### ASSIGNED TASK
Look below for the line containing "Pol. Privacidade."; from there, print each line exactly up to and including the line containing "made taudide kohta", and stop.

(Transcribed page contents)
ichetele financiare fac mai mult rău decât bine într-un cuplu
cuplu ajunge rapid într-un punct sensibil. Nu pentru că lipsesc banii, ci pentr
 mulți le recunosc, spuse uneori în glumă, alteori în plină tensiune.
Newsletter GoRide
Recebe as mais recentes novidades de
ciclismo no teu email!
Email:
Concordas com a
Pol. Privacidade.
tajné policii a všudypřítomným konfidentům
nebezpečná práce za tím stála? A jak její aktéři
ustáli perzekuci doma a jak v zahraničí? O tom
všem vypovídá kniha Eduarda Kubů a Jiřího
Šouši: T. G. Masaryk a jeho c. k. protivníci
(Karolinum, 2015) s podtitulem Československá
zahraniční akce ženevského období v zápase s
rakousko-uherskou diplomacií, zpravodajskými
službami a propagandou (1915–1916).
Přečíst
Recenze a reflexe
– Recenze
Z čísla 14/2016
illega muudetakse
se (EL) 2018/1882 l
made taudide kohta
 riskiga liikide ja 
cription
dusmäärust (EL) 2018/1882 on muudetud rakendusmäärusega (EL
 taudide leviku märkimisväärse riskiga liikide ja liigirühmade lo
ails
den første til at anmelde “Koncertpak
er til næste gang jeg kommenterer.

### WRITTEN ANSWER
Pol. Privacidade.
tajné policii a všudypřítomným konfidentům
nebezpečná práce za tím stála? A jak její aktéři
ustáli perzekuci doma a jak v zahraničí? O tom
všem vypovídá kniha Eduarda Kubů a Jiřího
Šouši: T. G. Masaryk a jeho c. k. protivníci
(Karolinum, 2015) s podtitulem Československá
zahraniční akce ženevského období v zápase s
rakousko-uherskou diplomacií, zpravodajskými
službami a propagandou (1915–1916).
Přečíst
Recenze a reflexe
– Recenze
Z čísla 14/2016
illega muudetakse
se (EL) 2018/1882 l
made taudide kohta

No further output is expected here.